### Exercise aim
Please retype the data in full, exactly as given.

● ● ● ● ●

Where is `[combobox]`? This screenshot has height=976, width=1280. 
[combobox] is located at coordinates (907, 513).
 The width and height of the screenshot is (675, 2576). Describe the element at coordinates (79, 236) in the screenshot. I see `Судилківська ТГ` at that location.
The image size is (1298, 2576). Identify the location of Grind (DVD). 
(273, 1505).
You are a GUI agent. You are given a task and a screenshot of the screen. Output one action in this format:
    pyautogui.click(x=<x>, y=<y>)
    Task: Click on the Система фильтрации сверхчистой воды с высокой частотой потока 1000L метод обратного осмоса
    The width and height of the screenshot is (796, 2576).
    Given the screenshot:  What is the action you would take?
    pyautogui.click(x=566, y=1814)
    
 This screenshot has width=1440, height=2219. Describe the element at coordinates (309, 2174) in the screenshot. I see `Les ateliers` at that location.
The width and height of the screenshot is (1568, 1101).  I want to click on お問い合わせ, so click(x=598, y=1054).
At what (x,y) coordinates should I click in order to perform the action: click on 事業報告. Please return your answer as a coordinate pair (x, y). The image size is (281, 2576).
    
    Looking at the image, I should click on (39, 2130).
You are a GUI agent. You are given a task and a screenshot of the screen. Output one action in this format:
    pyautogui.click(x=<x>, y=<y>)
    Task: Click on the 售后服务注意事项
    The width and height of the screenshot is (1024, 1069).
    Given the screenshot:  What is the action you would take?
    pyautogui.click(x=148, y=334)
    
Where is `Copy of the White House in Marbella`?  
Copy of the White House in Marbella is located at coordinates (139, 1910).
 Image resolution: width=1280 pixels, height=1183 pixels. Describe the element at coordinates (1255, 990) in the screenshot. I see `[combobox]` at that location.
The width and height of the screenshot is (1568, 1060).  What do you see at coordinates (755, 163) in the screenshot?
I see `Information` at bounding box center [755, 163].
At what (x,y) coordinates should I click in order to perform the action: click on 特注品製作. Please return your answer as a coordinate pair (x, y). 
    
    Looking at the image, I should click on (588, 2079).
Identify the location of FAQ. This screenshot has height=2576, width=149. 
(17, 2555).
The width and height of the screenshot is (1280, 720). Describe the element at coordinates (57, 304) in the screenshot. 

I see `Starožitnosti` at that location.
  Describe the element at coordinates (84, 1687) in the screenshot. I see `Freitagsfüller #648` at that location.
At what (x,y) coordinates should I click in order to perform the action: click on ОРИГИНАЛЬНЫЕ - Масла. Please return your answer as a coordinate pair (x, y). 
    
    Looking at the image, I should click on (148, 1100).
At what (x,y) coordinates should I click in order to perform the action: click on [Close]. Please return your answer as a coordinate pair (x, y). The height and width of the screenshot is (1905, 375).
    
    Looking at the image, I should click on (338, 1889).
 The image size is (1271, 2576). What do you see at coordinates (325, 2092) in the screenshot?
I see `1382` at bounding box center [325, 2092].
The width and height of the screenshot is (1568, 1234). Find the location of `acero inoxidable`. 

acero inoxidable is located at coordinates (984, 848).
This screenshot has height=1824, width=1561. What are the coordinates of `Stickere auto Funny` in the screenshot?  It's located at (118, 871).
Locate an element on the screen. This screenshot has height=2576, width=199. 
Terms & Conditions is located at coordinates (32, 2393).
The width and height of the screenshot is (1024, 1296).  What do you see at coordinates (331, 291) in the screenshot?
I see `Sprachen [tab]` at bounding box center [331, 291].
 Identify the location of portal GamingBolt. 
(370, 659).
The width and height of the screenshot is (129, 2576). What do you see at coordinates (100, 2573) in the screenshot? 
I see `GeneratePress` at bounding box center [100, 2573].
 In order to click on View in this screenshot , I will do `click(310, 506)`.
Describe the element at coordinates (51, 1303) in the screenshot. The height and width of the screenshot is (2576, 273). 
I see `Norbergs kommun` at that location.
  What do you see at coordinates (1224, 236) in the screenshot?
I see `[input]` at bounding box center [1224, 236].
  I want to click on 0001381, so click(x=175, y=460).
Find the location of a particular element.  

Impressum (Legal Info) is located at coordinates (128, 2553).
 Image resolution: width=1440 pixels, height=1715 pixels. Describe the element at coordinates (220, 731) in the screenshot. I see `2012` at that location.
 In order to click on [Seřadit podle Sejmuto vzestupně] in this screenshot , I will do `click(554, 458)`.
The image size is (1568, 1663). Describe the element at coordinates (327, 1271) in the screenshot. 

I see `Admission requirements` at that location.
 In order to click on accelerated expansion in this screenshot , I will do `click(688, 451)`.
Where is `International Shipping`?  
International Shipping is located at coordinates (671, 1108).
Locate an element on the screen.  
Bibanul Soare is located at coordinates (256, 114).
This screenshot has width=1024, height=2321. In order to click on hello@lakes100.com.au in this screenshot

● ● ● ● ●

### Answer to this problem
Where is `[combobox]`? This screenshot has height=976, width=1280. 
[combobox] is located at coordinates (907, 513).
 The width and height of the screenshot is (675, 2576). Describe the element at coordinates (79, 236) in the screenshot. I see `Судилківська ТГ` at that location.
The image size is (1298, 2576). Identify the location of Grind (DVD). 
(273, 1505).
You are a GUI agent. You are given a task and a screenshot of the screen. Output one action in this format:
    pyautogui.click(x=<x>, y=<y>)
    Task: Click on the Система фильтрации сверхчистой воды с высокой частотой потока 1000L метод обратного осмоса
    The width and height of the screenshot is (796, 2576).
    Given the screenshot:  What is the action you would take?
    pyautogui.click(x=566, y=1814)
    
 This screenshot has width=1440, height=2219. Describe the element at coordinates (309, 2174) in the screenshot. I see `Les ateliers` at that location.
The width and height of the screenshot is (1568, 1101).  I want to click on お問い合わせ, so click(x=598, y=1054).
At what (x,y) coordinates should I click in order to perform the action: click on 事業報告. Please return your answer as a coordinate pair (x, y). The image size is (281, 2576).
    
    Looking at the image, I should click on (39, 2130).
You are a GUI agent. You are given a task and a screenshot of the screen. Output one action in this format:
    pyautogui.click(x=<x>, y=<y>)
    Task: Click on the 售后服务注意事项
    The width and height of the screenshot is (1024, 1069).
    Given the screenshot:  What is the action you would take?
    pyautogui.click(x=148, y=334)
    
Where is `Copy of the White House in Marbella`?  
Copy of the White House in Marbella is located at coordinates (139, 1910).
 Image resolution: width=1280 pixels, height=1183 pixels. Describe the element at coordinates (1255, 990) in the screenshot. I see `[combobox]` at that location.
The width and height of the screenshot is (1568, 1060).  What do you see at coordinates (755, 163) in the screenshot?
I see `Information` at bounding box center [755, 163].
At what (x,y) coordinates should I click in order to perform the action: click on 特注品製作. Please return your answer as a coordinate pair (x, y). 
    
    Looking at the image, I should click on (588, 2079).
Identify the location of FAQ. This screenshot has height=2576, width=149. 
(17, 2555).
The width and height of the screenshot is (1280, 720). Describe the element at coordinates (57, 304) in the screenshot. 

I see `Starožitnosti` at that location.
  Describe the element at coordinates (84, 1687) in the screenshot. I see `Freitagsfüller #648` at that location.
At what (x,y) coordinates should I click in order to perform the action: click on ОРИГИНАЛЬНЫЕ - Масла. Please return your answer as a coordinate pair (x, y). 
    
    Looking at the image, I should click on (148, 1100).
At what (x,y) coordinates should I click in order to perform the action: click on [Close]. Please return your answer as a coordinate pair (x, y). The height and width of the screenshot is (1905, 375).
    
    Looking at the image, I should click on (338, 1889).
 The image size is (1271, 2576). What do you see at coordinates (325, 2092) in the screenshot?
I see `1382` at bounding box center [325, 2092].
The width and height of the screenshot is (1568, 1234). Find the location of `acero inoxidable`. 

acero inoxidable is located at coordinates (984, 848).
This screenshot has height=1824, width=1561. What are the coordinates of `Stickere auto Funny` in the screenshot?  It's located at (118, 871).
Locate an element on the screen. This screenshot has height=2576, width=199. 
Terms & Conditions is located at coordinates (32, 2393).
The width and height of the screenshot is (1024, 1296).  What do you see at coordinates (331, 291) in the screenshot?
I see `Sprachen [tab]` at bounding box center [331, 291].
 Identify the location of portal GamingBolt. 
(370, 659).
The width and height of the screenshot is (129, 2576). What do you see at coordinates (100, 2573) in the screenshot? 
I see `GeneratePress` at bounding box center [100, 2573].
 In order to click on View in this screenshot , I will do `click(310, 506)`.
Describe the element at coordinates (51, 1303) in the screenshot. The height and width of the screenshot is (2576, 273). 
I see `Norbergs kommun` at that location.
  What do you see at coordinates (1224, 236) in the screenshot?
I see `[input]` at bounding box center [1224, 236].
  I want to click on 0001381, so click(x=175, y=460).
Find the location of a particular element.  

Impressum (Legal Info) is located at coordinates (128, 2553).
 Image resolution: width=1440 pixels, height=1715 pixels. Describe the element at coordinates (220, 731) in the screenshot. I see `2012` at that location.
 In order to click on [Seřadit podle Sejmuto vzestupně] in this screenshot , I will do `click(554, 458)`.
The image size is (1568, 1663). Describe the element at coordinates (327, 1271) in the screenshot. 

I see `Admission requirements` at that location.
 In order to click on accelerated expansion in this screenshot , I will do `click(688, 451)`.
Where is `International Shipping`?  
International Shipping is located at coordinates (671, 1108).
Locate an element on the screen.  
Bibanul Soare is located at coordinates (256, 114).
This screenshot has width=1024, height=2321. In order to click on hello@lakes100.com.au in this screenshot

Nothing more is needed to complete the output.